İstanbul'da sabah trafiğinde saatlerce bekleyen herkes bilir - o çaresizliği, o zamanın nasıl geçmek bilmediğini. İşte tam da bu noktada Ulaştırma ve Altyapı Bakanı Abdulkadir Uraloğlu, bardağı taşıran son damlayı açıkladı adeta.
"Artık yeter!" diyor Bakan, sesindeki o kararlı tonla. "Bu iş trafikle mücadele değil, tam anlamıyla bir kavga halini aldı. Ve biz de trafiğe değil, kavgaya çıkıyoruz."

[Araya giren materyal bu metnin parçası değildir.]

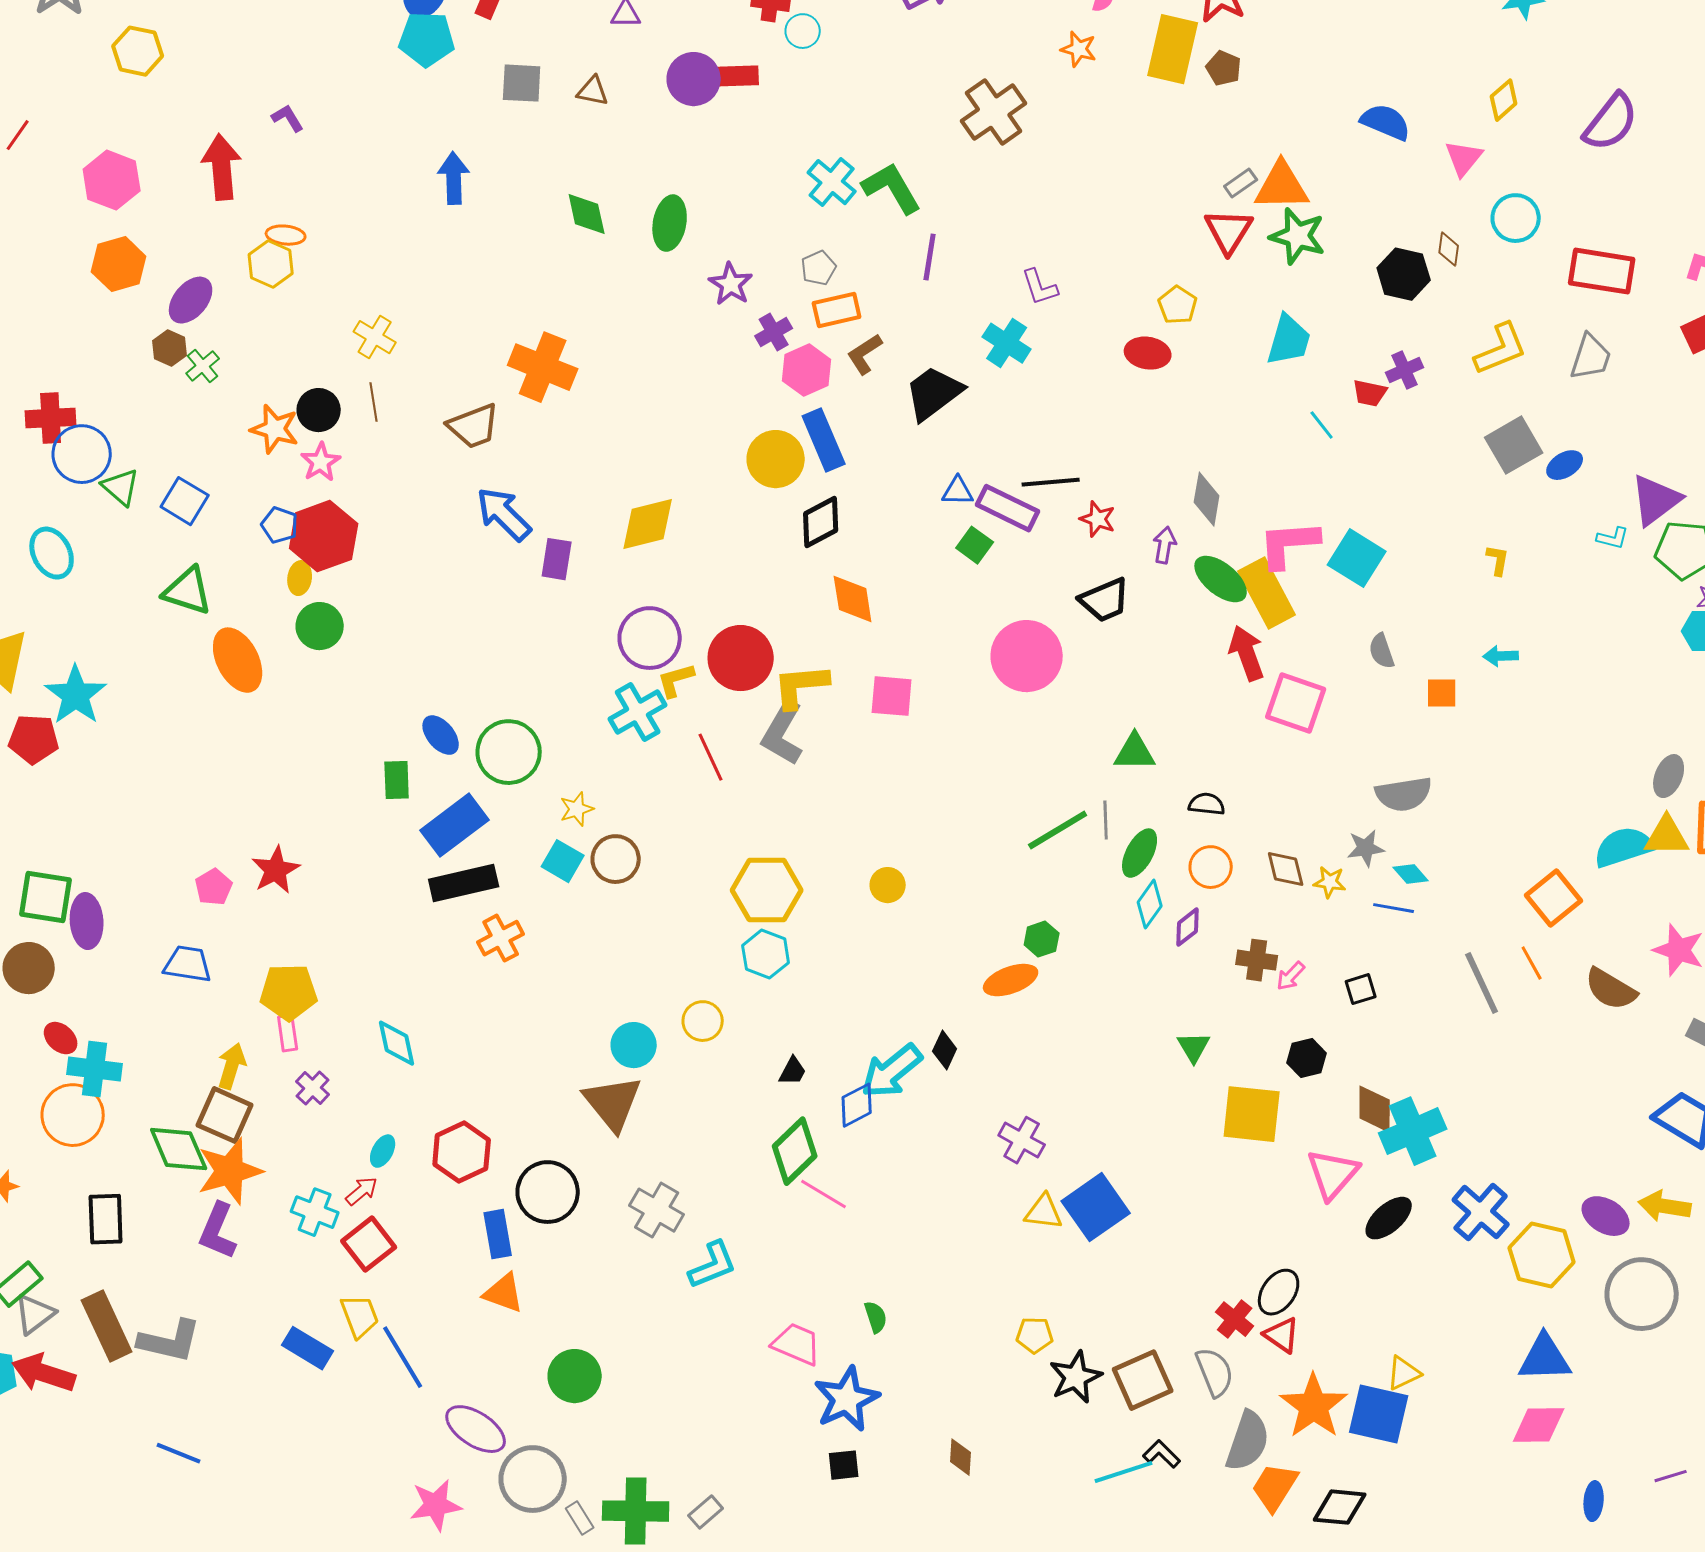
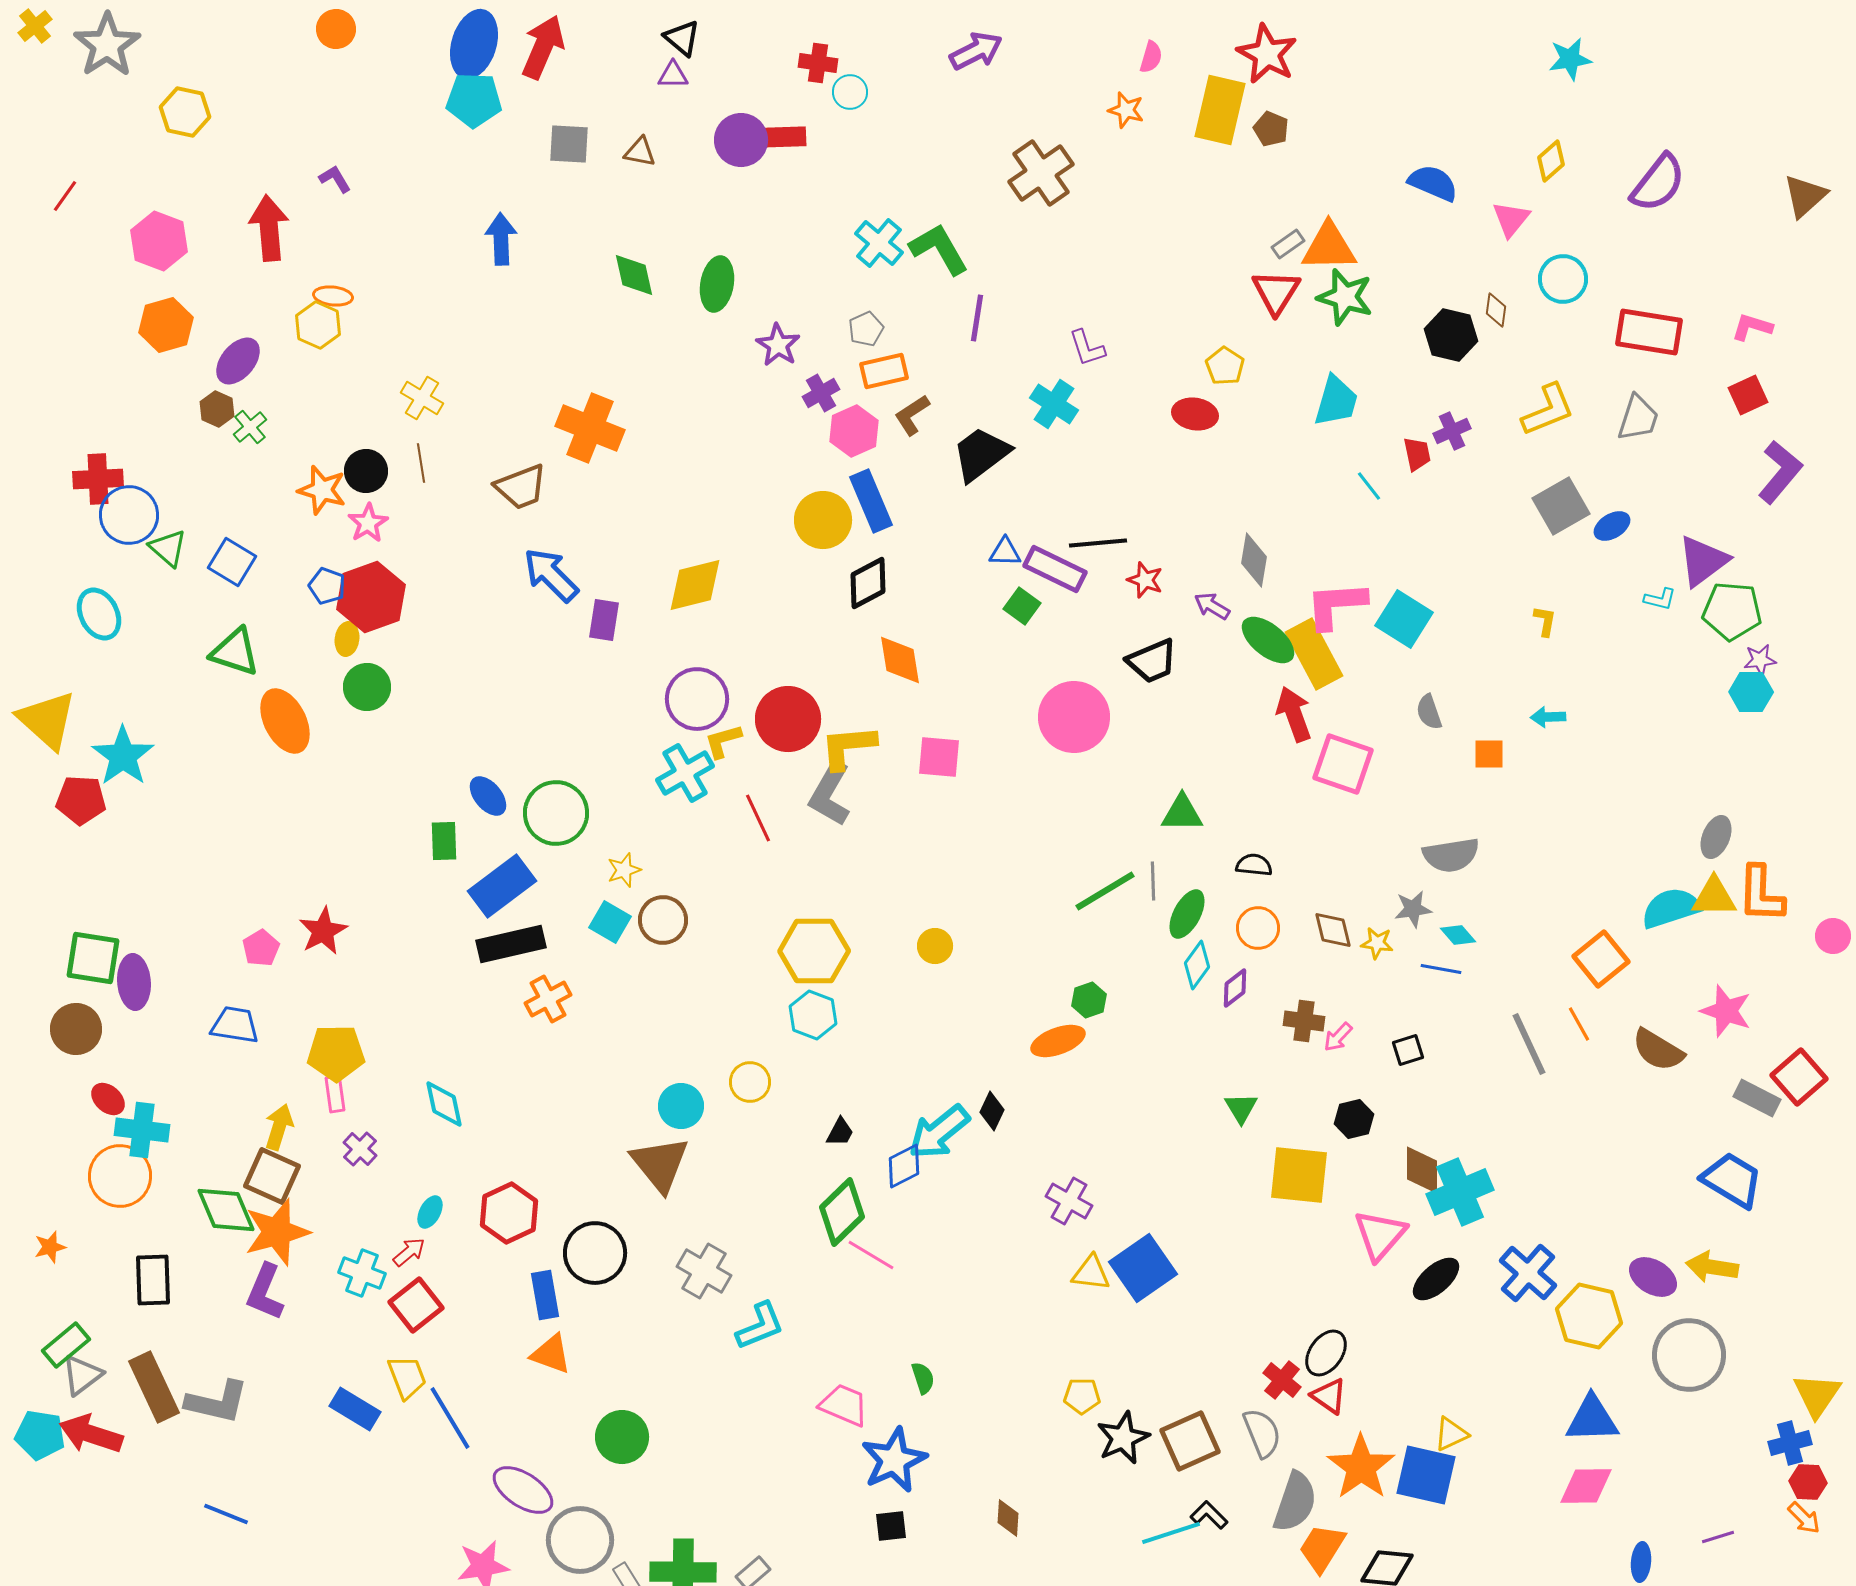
red trapezoid: (1370, 393) -> (1417, 454), turned -114
purple arrow: (1165, 545) -> (1212, 606), turned -69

Rakamlar İçler Acısı Durumu Gözler Önüne Seriyor
Geçtiğimiz yılın verileri gerçekten yürek burkuyor. 1 milyon 236 bin kaza - bu sayıyı bir düşünün. Her gün ortalama 3 bin 386 kaza demek! 5 bin 362 vatandaşımızı kaybetmişiz, 307 bin 634 kişi de yaralanmış. Bu rakamlar sadece istatistik değil, her biri bir ailenin yıkılışı aslında.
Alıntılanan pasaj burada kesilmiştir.